__AIM OF THE EXERCISE__: The answer should hold only the lines from the beginning of the listing below to the line containing "камеры Apple iPad Pro 11 (2020)?", both included, with every picture left out.

__SOURCE MATERIAL__:

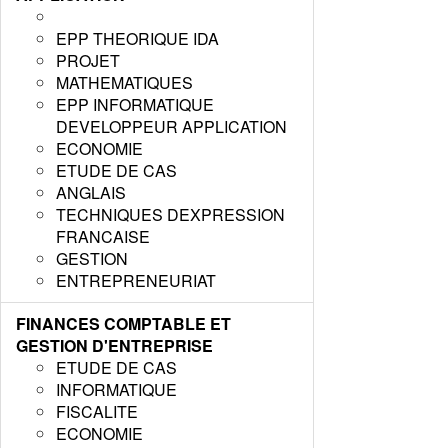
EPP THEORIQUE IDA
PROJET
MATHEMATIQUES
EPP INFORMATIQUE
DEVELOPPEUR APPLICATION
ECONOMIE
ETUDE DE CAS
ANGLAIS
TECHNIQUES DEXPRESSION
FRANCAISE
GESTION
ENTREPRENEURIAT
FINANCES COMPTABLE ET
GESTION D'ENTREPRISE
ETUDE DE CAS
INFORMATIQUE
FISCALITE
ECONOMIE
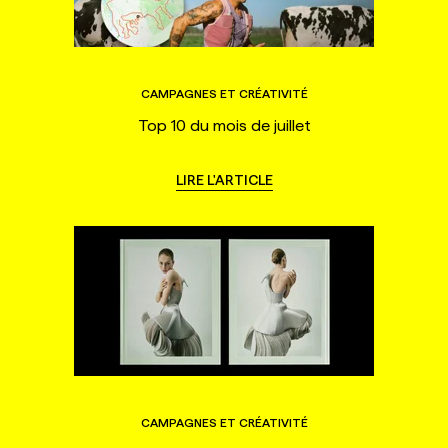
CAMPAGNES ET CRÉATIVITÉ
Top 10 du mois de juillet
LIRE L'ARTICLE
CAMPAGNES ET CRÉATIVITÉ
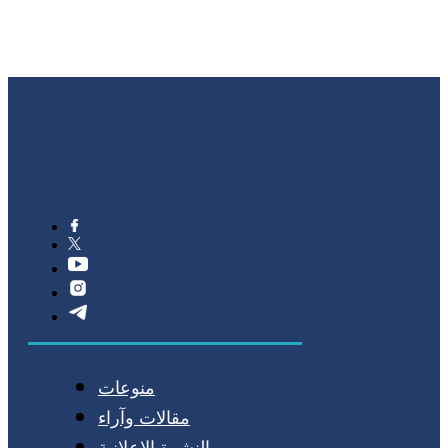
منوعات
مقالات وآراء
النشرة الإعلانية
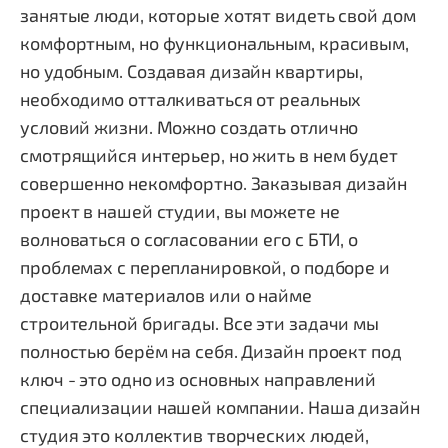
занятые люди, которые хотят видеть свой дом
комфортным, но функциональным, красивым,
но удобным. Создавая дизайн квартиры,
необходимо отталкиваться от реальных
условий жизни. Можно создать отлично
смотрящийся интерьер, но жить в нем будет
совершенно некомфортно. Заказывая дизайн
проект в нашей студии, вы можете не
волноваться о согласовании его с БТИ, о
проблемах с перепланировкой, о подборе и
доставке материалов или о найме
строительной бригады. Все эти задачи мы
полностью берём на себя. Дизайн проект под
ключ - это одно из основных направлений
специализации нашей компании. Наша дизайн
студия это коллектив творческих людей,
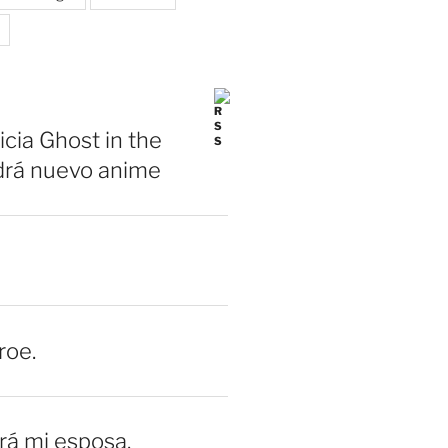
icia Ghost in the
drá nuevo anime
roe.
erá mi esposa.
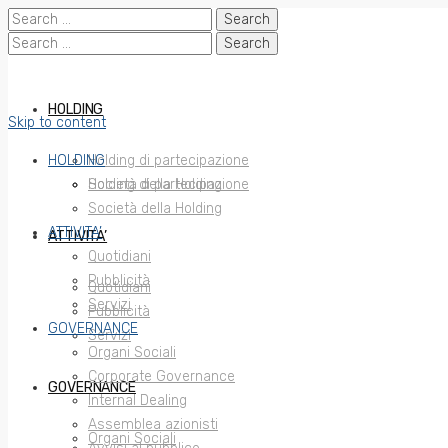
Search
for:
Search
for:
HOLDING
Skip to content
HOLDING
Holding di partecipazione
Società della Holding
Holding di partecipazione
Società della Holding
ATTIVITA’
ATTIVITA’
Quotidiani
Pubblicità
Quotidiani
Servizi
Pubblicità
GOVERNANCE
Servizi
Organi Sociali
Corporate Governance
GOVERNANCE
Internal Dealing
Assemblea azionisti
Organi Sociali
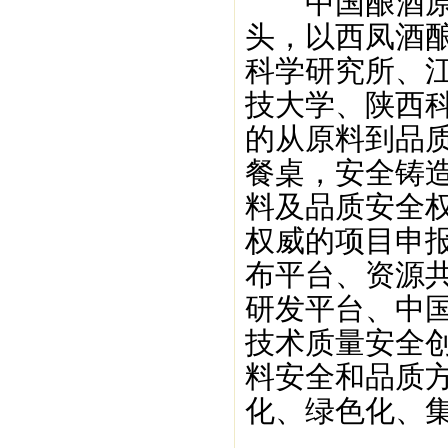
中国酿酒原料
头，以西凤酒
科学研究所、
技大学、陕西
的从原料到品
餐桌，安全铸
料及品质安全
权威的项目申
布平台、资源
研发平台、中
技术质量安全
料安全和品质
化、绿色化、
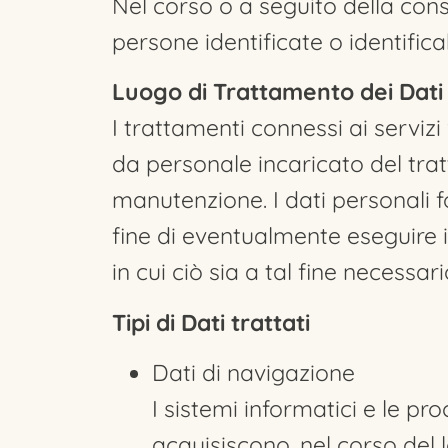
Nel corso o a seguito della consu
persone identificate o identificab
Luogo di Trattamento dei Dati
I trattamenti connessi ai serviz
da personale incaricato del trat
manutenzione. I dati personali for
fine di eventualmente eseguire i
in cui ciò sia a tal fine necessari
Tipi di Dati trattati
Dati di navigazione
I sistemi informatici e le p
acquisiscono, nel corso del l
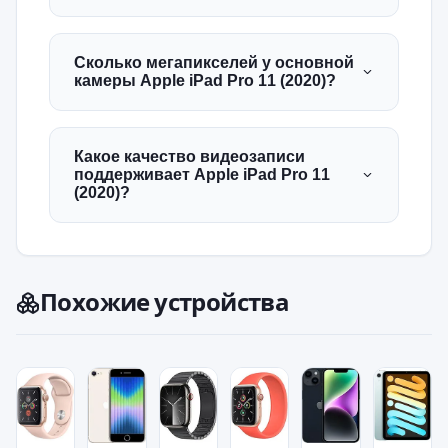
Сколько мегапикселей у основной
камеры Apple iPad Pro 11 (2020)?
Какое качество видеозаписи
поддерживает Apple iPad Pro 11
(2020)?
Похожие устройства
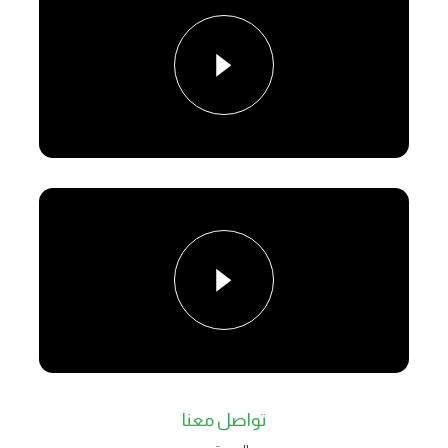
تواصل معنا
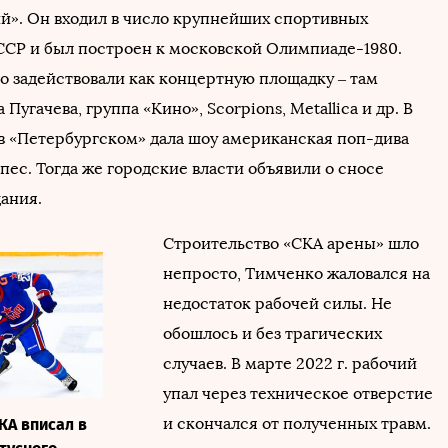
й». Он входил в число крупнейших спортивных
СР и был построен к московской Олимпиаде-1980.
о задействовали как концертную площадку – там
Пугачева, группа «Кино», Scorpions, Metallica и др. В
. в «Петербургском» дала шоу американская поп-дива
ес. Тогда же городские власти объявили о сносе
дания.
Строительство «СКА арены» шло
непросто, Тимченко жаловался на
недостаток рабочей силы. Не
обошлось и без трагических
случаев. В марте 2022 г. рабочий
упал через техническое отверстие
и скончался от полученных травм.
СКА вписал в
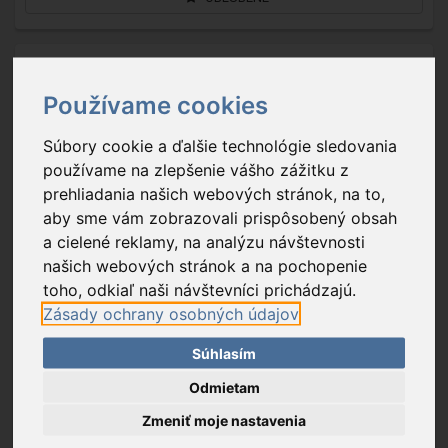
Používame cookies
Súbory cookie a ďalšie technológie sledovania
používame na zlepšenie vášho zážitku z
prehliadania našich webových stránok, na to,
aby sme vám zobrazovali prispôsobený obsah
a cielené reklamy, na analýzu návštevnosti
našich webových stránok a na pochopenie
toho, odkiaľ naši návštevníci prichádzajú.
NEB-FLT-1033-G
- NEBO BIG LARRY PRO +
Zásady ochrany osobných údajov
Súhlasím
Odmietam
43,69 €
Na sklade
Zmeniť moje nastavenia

__SOLUTION__:
EPP THEORIQUE IDA
PROJET
MATHEMATIQUES
EPP INFORMATIQUE
DEVELOPPEUR APPLICATION
ECONOMIE
ETUDE DE CAS
ANGLAIS
TECHNIQUES DEXPRESSION
FRANCAISE
GESTION
ENTREPRENEURIAT
FINANCES COMPTABLE ET
GESTION D'ENTREPRISE
ETUDE DE CAS
INFORMATIQUE
FISCALITE
ECONOMIE
CAMPAGNES ET CRÉATIVITÉ
Top 10 du mois de juillet
LIRE L'ARTICLE
CAMPAGNES ET CRÉATIVITÉ
منوعات
مقالات وآراء
النشرة الإعلانية
занятые люди, которые хотят видеть свой дом
комфортным, но функциональным, красивым,
но удобным. Создавая дизайн квартиры,
необходимо отталкиваться от реальных
условий жизни. Можно создать отлично
смотрящийся интерьер, но жить в нем будет
совершенно некомфортно. Заказывая дизайн
проект в нашей студии, вы можете не
волноваться о согласовании его с БТИ, о
проблемах с перепланировкой, о подборе и
доставке материалов или о найме
строительной бригады. Все эти задачи мы
полностью берём на себя. Дизайн проект под
ключ - это одно из основных направлений
специализации нашей компании. Наша дизайн
студия это коллектив творческих людей,
icia Ghost in the
drá nuevo anime
roe.
erá mi esposa.
Search
for:
Search
for:
HOLDING
Skip to content
HOLDING
Holding di partecipazione
Società della Holding
Holding di partecipazione
Società della Holding
ATTIVITA’
ATTIVITA’
Quotidiani
Pubblicità
Quotidiani
Servizi
Pubblicità
GOVERNANCE
Servizi
Organi Sociali
Corporate Governance
GOVERNANCE
Internal Dealing
Assemblea azionisti
Organi Sociali
中国酿酒原料
头，以西凤酒
科学研究所、
技大学、陕西
的从原料到品
餐桌，安全铸
料及品质安全
权威的项目申
布平台、资源
研发平台、中
技术质量安全
料安全和品质
化、绿色化、
Nel corso o a seguito della consu
persone identificate o identificab
Luogo di Trattamento dei Dati
I trattamenti connessi ai serviz
da personale incaricato del trat
manutenzione. I dati personali for
fine di eventualmente eseguire i
in cui ciò sia a tal fine necessari
Tipi di Dati trattati
Dati di navigazione
I sistemi informatici e le p
acquisiscono, nel corso del l
Сколько мегапикселей у основной
камеры Apple iPad Pro 11 (2020)?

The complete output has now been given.